Given a list of string in python
logs = ["0001 3 95", "0001 5 90", "0001 5 100", "0002 3 95", "0001 7 80", "0001 8 80",
"0001 10 90", "0002 10 90", "0002 7 80", "0002 8 80", "0002 5 100", "0003 99 90"] where
s[0] = student ID,
s[1] = problem ID,
s[2] = score for the problem
I want to find whether the number of problems solved for each student is the same. Ex. student 0001 solved 6 problems and student 0002 solved 5 but student 0001 attempted problem #5 twice. So both student 0001 and student 0002 solved 2 problems. I also need to check if each student solved the same problem # and received the same score for the attempted problem. How do I write this is pythonic code?
CodePudding user response:
To do that, you would iterate over the list of strings, and split that string by whitespaces:
logs = ["0001 3 95", "0001 5 90", "0001 5 100", "0002 3 95", "0001 7 80", "0001 8 80",
"0001 10 90", "0002 10 90", "0002 7 80", "0002 8 80", "0002 5 100", "0003 99 90"]
for log in logs:
s = log.split(' ')
CodePudding user response:
You will need several different groupings (dictionaries) to analyze the data on all these different axes:
First collate the information into the various grouping axes:
logs = ["0001 3 95", "0001 5 90", "0001 5 100", "0002 3 95",
"0001 7 80", "0001 8 80", "0001 10 90", "0002 10 90",
"0002 7 80", "0002 8 80", "0002 5 100", "0003 99 90"]
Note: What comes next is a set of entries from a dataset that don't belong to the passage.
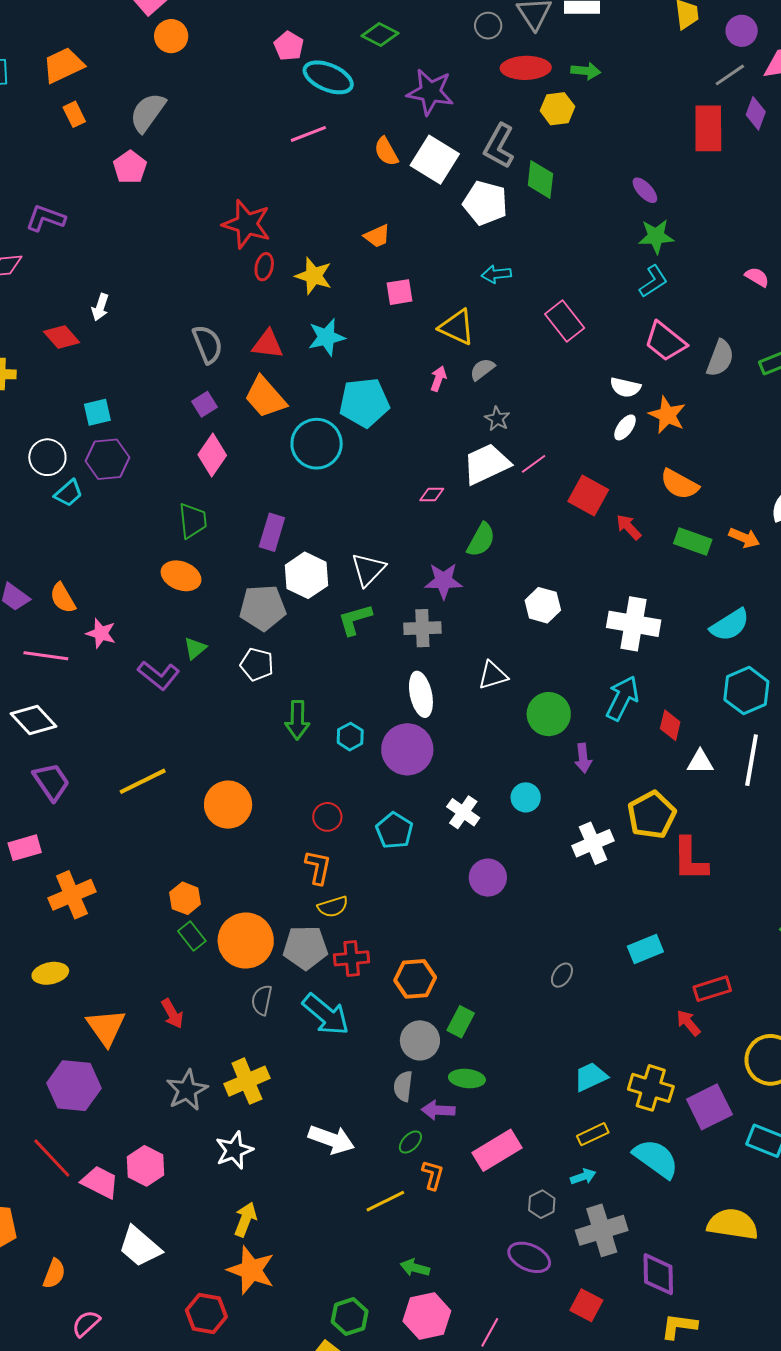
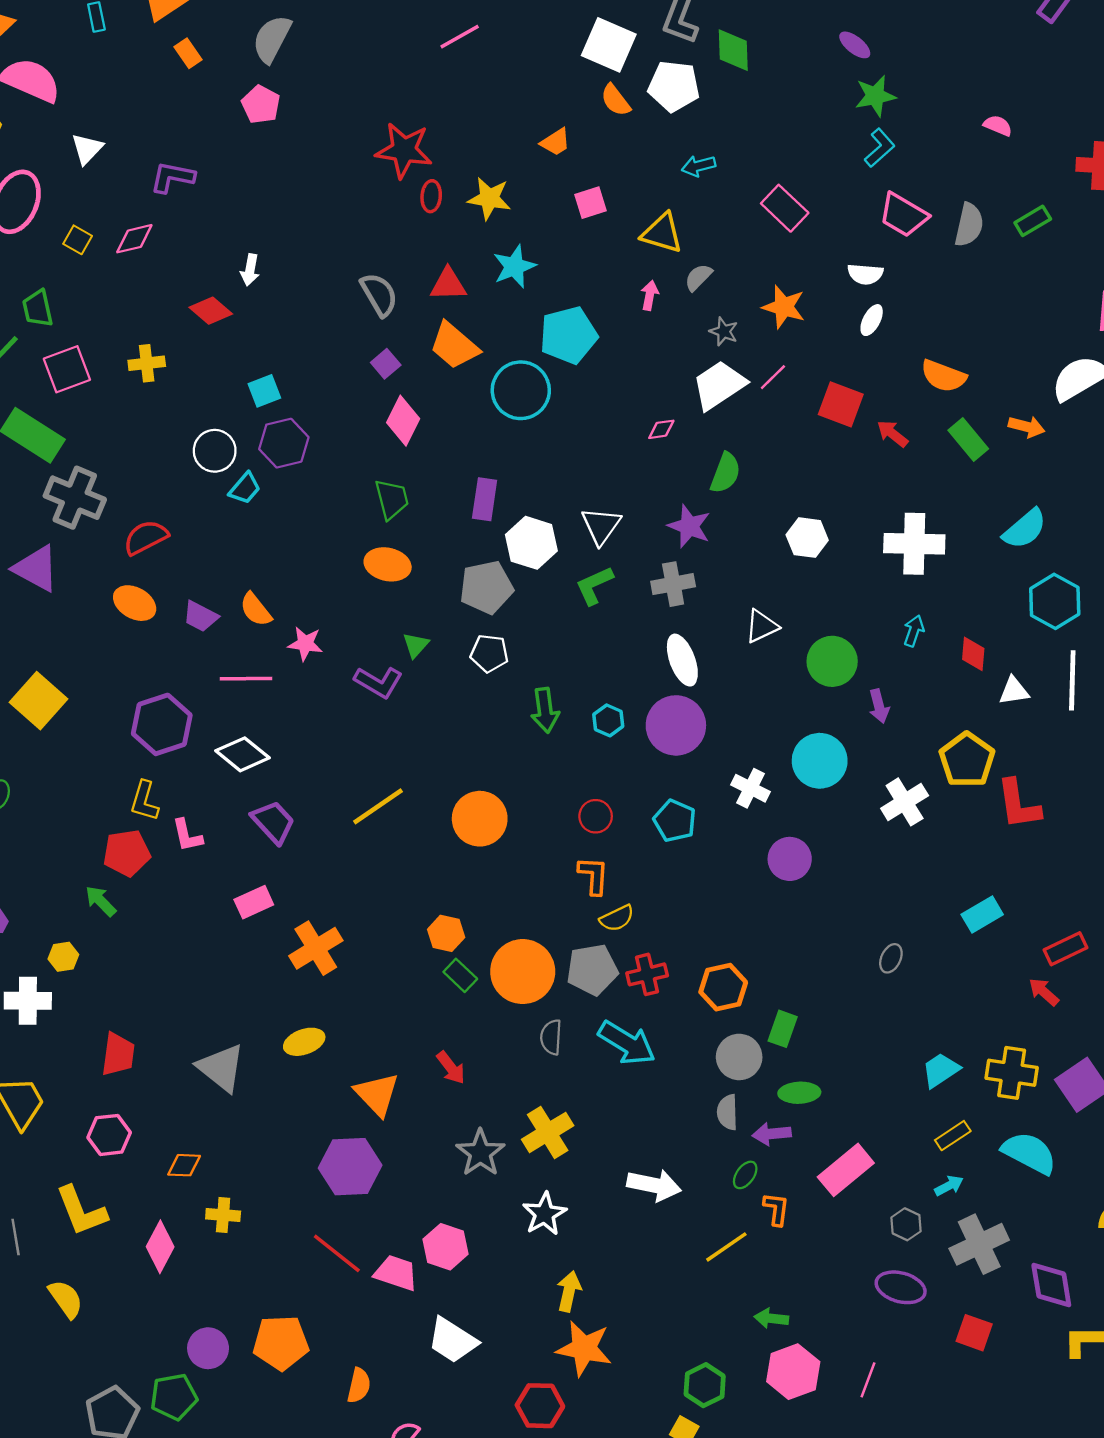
orange semicircle: (386, 151) -> (616, 100), moved
orange star: (667, 415) -> (784, 307), moved
green rectangle: (693, 542) -> (968, 440), turned 39
purple star: (444, 581) -> (689, 526), turned 30
cyan arrow: (622, 698) -> (914, 631), size x0.6
cyan circle: (526, 797) -> (820, 761), size x1.6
students = dict() # {studentID: {problemID: max Score}} nested dictionaries
problems = dict() # {problemID: {studentIDs}} dictionary of sets
results = dict() # {(problemID,result): {studentIDs}} matching results
for s,p,r in map(str.split,logs):
scores = students.setdefault(s,dict()) # track problems per student
scores[p] = max(scores.get(p,r),r) # max score for student/problem
problems.setdefault(p,set()).add(s) # add student to problem's set
results.setdefault((p,r),set()).add(s) # add student to problem/result
Then you can query these data structures to obtain the insight you are looking for.
Raw groupings:
# problems solved by each student with their maximum result
print(students)
{'0001': {'3': '95', '5': '90', '7': '80', '8': '80', '10': '90'},
'0002': {'3': '95', '10': '90', '7': '80', '8': '80', '5': '100'},
'0003': {'99': '90'}}
# list of students that solved each problem
print(problems)
{'3': {'0002', '0001'},
'5': {'0002', '0001'},
'7': {'0002', '0001'},
'8': {'0002', '0001'},
'10': {'0002', '0001'},
'99': {'0003'}}
# list of students that got a specific result on each problem
print(results)
{('3', '95'): {'0002', '0001'}, ('5', '90'): {'0001'},
('5', '100'): {'0002', '0001'}, ('7', '80'): {'0002', '0001'},
('8', '80'): {'0002', '0001'}, ('10', '90'): {'0002', '0001'},
('99', '90'): {'0003'}}
Derived information by aggregation / filtering:
# number of problems solved per student
print({s:len(pr) for s,pr in students.items()})
{'0001': 5, '0002': 5, '0003': 1}
# students that got the same score on the same problem (plagiarism?)
for (prob,result),students in results.items():
if len(students)>1:
print(f"# same result ({result}) on problem #{prob} :",students)
# same result (95) on problem #3 : {'0001', '0002'}
# same result (100) on problem #5 : {'0001', '0002'}
# same result (80) on problem #7 : {'0001', '0002'}
# same result (80) on problem #8 : {'0001', '0002'}
# same result (90) on problem #10 : {'0001', '0002'}
Note that a relational database is usually a better tool to perform this type of analysis.